Des travaux internationaux et européens sont publiés régulièrement concernant l’utilisation de l’IA, l’encadrement de l’usage et le renforcement des capacités humaines ainsi que l’accompagnement de la transformation du marché du travail. Cela suscite une dynamique dans laquelle la publication de la stratégie en juin 2024 par la DGAFP s’ancre.

Le guide souligne que l’OCDE estimait en 2019 que « dans quelques années seulement, il sera possible de libérer près d’un tiers du temps des fonctionnaires, leur permettant ainsi de passer de tâches banales à un travail à haute valeur ajoutée ». Il ajoute que cela pourrait également amener à renforcer les capacités des agents publics.

Le guide met en évidence qu’un règlement sur l’IA négocié depuis 2021 et adopté le 21 mai 2024 « donne une vision européenne de l’IA fondée sur l’éthique et la gestion des risques d’utilisation de cette technologie, qui, concernant en particulier la formation professionnelle, l’emploi et les ressources humaines, sont considérés comme élevés ».

Pour appuyer encore cette dynamique la DGAFP démontre qu’un accord européen sur la transformation numérique signé en octobre 2022 « intègre les enjeux liés à l’utilisation de l’IA dans les fonctions publiques européennes ».

Fixation d’un cadre d’usage pour l’intégration et l’utilisation de l’IA en GRH

Le Général de corps d’armée, adjoint du directeur des ressources humaines du ministère des Armées souligne que « l’intégration de l’IA dans les pratiques professionnelles du secteur public est un gage d’attractivité pour les générations les plus jeunes ».
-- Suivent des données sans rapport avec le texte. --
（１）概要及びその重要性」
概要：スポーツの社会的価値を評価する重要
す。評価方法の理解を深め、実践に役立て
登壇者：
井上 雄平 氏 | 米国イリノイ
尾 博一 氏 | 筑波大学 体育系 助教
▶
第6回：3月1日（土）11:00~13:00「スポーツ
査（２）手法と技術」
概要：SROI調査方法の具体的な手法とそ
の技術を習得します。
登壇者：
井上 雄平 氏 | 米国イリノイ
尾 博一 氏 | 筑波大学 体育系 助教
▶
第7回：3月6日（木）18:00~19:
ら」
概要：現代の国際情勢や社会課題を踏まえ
Le Chef de projet Gestion et emploi publics au sein de la Direction de la gouvernance publique de l’OCDE souligne que « l’IA est aujourd’hui utilisée dans les fonctions publiques pour de la reconnaissance de données et de motifs de comportements à des fins de prévision et de production de supports d’interaction avec l’humain ».

Une nécessité de développer une gouvernance de et avec, et non par, l’IA dans les organisations de travail est mise en exergue. Effectivement l’IA amènera à une adaptation de l’organisation du temps de travail. Le rapport souligne que trois outils potentiels de GRH utilisant l’IA peuvent être développés :

  • Le coach virtuel (pour les agents) afin de donner des recommandations contextuelles de formation et d’apprentissage personnalisé.
  • L’assistant managérial numérique (pour les managers) pour la rédaction de fiches de postes notamment.
  • L’outil numérique d’appui à la GRH (pour les gestionnaires RH) avec comme fonctions l’analyse des résultats des enquêtes internes, l’identification des compétences émergentes.
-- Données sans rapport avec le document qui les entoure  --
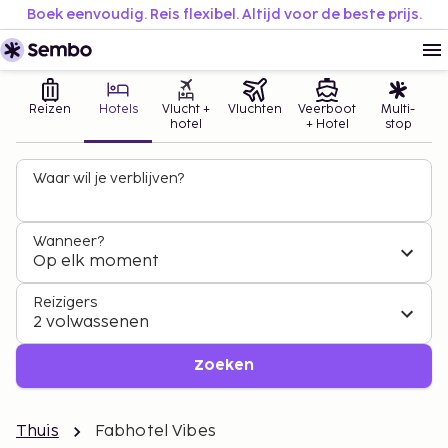
Boek eenvoudig. Reis flexibel. Altijd voor de beste prijs.
Reizen
Hotels
Vlucht +
Vluchten
Veerboot
Multi-
hotel
+ Hotel
stop
Waar wil je verblijven?
Wanneer?
Op elk moment
Reizigers
2 volwassenen
Zoeken
Thuis
Fabhotel Vibes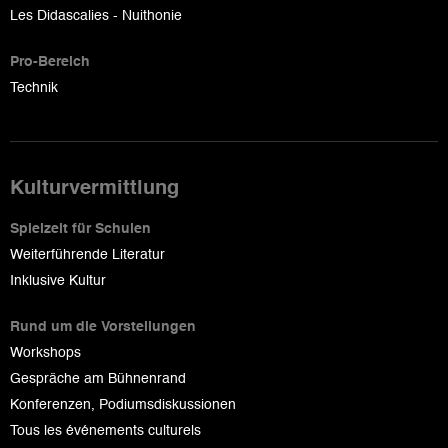
Les Didascalies - Nuithonie
Pro-Bereich
Technik
Kulturvermittlung
Spielzeit für Schulen
Weiterführende Literatur
Inklusive Kultur
Rund um die Vorstellungen
Workshops
Gespräche am Bühnenrand
Konferenzen, Podiumsdiskussionen
Tous les événements culturels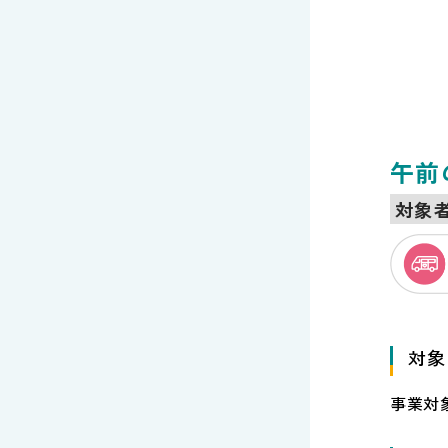
午前
対象
対象
事業対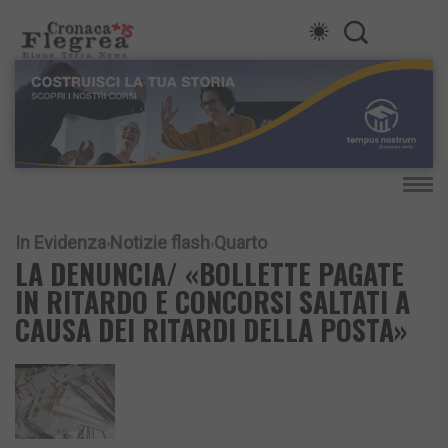
In Evidenza
Notizie flash
Quarto
LA DENUNCIA/ «BOLLETTE PAGATE
IN RITARDO E CONCORSI SALTATI A
CAUSA DEI RITARDI DELLA POSTA»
A la fin du rapport, un cadre d’usage ressort. Celui-ci se découpe en trois points :

  1. Intégration et utilisation de l’IA

Dans ce point l’idée serait notamment d’identifier les responsables des technologies et méthodologies d’IA, identifier les fonctions pouvant exploiter l’IA et les objectifs à atteindre pour la structure et ses RH en utilisant l’IA, définir des méthodologies d’exploitations de l’IA et des données.

  1. « GPEEC de l’IA »

Ce point vise à estimer les besoins actuels et futurs en compétences RH en IA et en compétences complémentaires, estimer les effets de l’IA sur les métiers et emplois RH. Les emplois sont primordiaux puisque cela aurait aussi pour but d’attirer et recruter des profils formés à l’IA pour accompagner et encadrer son utilisation.

  1. Formation et accompagnement des agents

Le but serait d’acculturer et former les managers et agents à l’IA et ses usages, de créer un référentiel de règles au croisement de l’éthique RH et de l’éthique numérique mais également d’accompagner les agents dans leurs responsabilités renouvelées et le développement de leur agentivité dans l’utilisation de l’IA.

Pour autant, il est intéressant de noter que la sous-directrice de la synthèse statutaire, des politiques territoriales et des partenariats de la DGAFP met en évidence le fait que « la définition d’un cadre d’usage de l’IA suppose un dialogue social ».